▶ [SUPPLIED MATERIAL]:
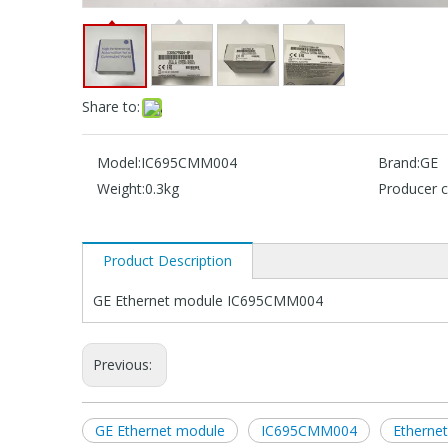
Share to:
Model:
IC695CMM004
Brand:
GE
Weight:
0.3kg
Producer c
Product Description
GE Ethernet module IC695CMM004
Previous:
GE Ethernet module
IC695CMM004
Etherne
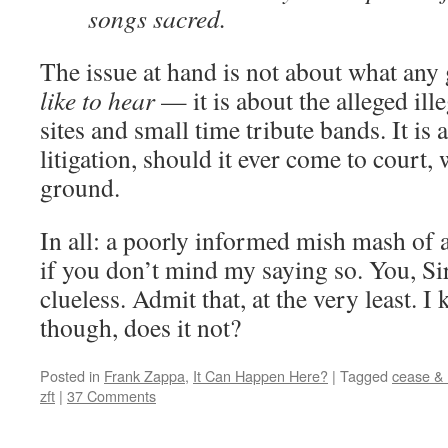
songs sacred.
The issue at hand is not about what any
like to hear
— it is about the alleged ille
sites and small time tribute bands. It is
litigation, should it ever come to court,
ground.
In all: a poorly informed mish mash of 
if you don’t mind my saying so. You, Sir
clueless. Admit that, at the very least. I
though, does it not?
Posted in
Frank Zappa
,
It Can Happen Here?
|
Tagged
cease & 
zft
|
37 Comments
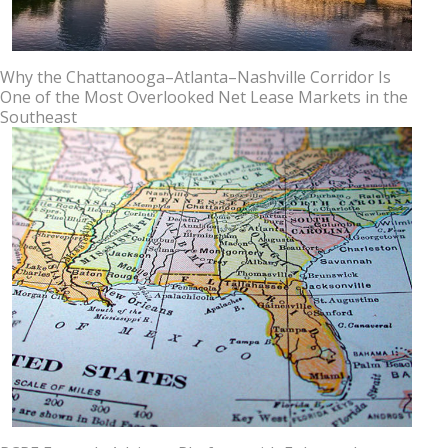
Why the Chattanooga–Atlanta–Nashville Corridor Is
One of the Most Overlooked Net Lease Markets in the
Southeast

▶ [WHAT YOU WILL DO]: Write out the records above exactly. Begin with the first line, end with the line holding "37 Comments", and drop the pictures.

▶ [SOLUTION TO THIS EXERCISE]:
Share to:
Model:
IC695CMM004
Brand:
GE
Weight:
0.3kg
Producer c
Product Description
GE Ethernet module IC695CMM004
Previous:
GE Ethernet module
IC695CMM004
Etherne
songs sacred.
The issue at hand is not about what any
like to hear
— it is about the alleged ille
sites and small time tribute bands. It is
litigation, should it ever come to court,
ground.
In all: a poorly informed mish mash of 
if you don’t mind my saying so. You, Sir
clueless. Admit that, at the very least. I
though, does it not?
Posted in
Frank Zappa
,
It Can Happen Here?
|
Tagged
cease & 
zft
|
37 Comments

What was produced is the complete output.